Day 1: Butterflies and a Bad Attitude

Day One- 9/19/17


Well, my month has gotten off to an interesting start. A part of me expected that any sort of confrontation with anyone would be far off from day one... that it would just be too unlucky to actually have to engage in the not-giving-of-f#cks so close to the start of my experiment.

As one might guess from the above phrasing, I was wrong.


As I made my walk in to downtown this morning, I passed the local beverage redemption center, and lo and behold- to my absolute delight! (not) - there was the older man who had so kindly occupied my previous week's lunch break with his inappropriate comments and winking. 

To my (kind of?) surprise, he smiled at me and loudly asked:

"How are you doin' this morning, sweetie?"
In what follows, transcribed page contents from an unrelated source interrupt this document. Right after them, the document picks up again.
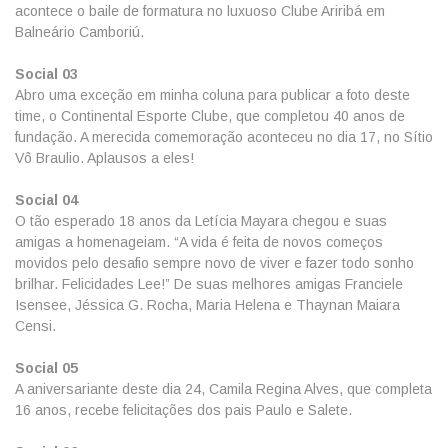
acontece o baile de formatura no luxuoso Clube Ariribá em
Balneário Camboriú.
Social 03
Abro uma exceção em minha coluna para publicar a foto deste
time, o Continental Esporte Clube, que completou 40 anos de
fundação. A merecida comemoração aconteceu no dia 17, no Sítio
Vô Braulio. Aplausos a eles!
Social 04
O tão esperado 18 anos da Letícia Mayara chegou e suas
amigas a homenageiam. “A vida é feita de novos começos
movidos pelo desafio sempre novo de viver e fazer todo sonho
brilhar. Felicidades Lee!” De suas melhores amigas Franciele
Isensee, Jéssica G. Rocha, Maria Helena e Thaynan Maiara
Censi.
Social 05
A aniversariante deste dia 24, Camila Regina Alves, que completa
16 anos, recebe felicitações dos pais Paulo e Salete.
I then, very much against my initial urge to just smile and keep walking, kept my face fixed firm in an obvious frown, looked him dead in the eye to convey this not-happiness, and continued walking on my path.
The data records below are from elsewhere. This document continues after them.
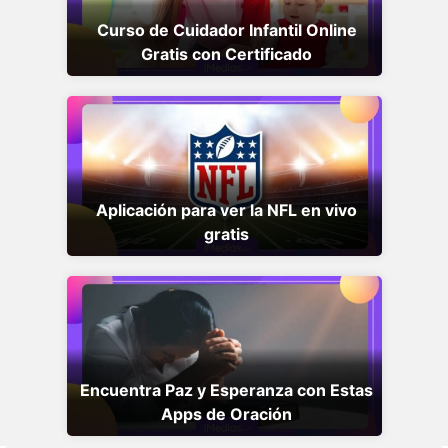
Curso de Cuidador Infantil Online
Gratis con Certificado
Aplicación para ver la NFL en vivo
gratis
Encuentra Paz y Esperanza con Estas
Apps de Oración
"Geez, I guess someone has a bad attitude today!"


Wow.  I felt myself bubble over internally with anger pretty much the entire rest of my morning. How dare he act as if I owe him any semblance of conversation? How is my attitude the fundamental issue here?

One main takeaway, however, was the strong feeling of nervousness I felt- like butterflies in my stomach- when I didn't smile.

It almost felt like I was breaking some kind of rule. I got the distinct sense that I was doing something "wrong"- or at the very least, that I was somehow being bad.

And here's the real kicker- this was all coming from me.

So, that's that. Day 1 and I think I'm starting to see that some of what's been stopping me...has been me.
 It is time to get rid of the nice-girl programming that's holding me back from helping myself, first.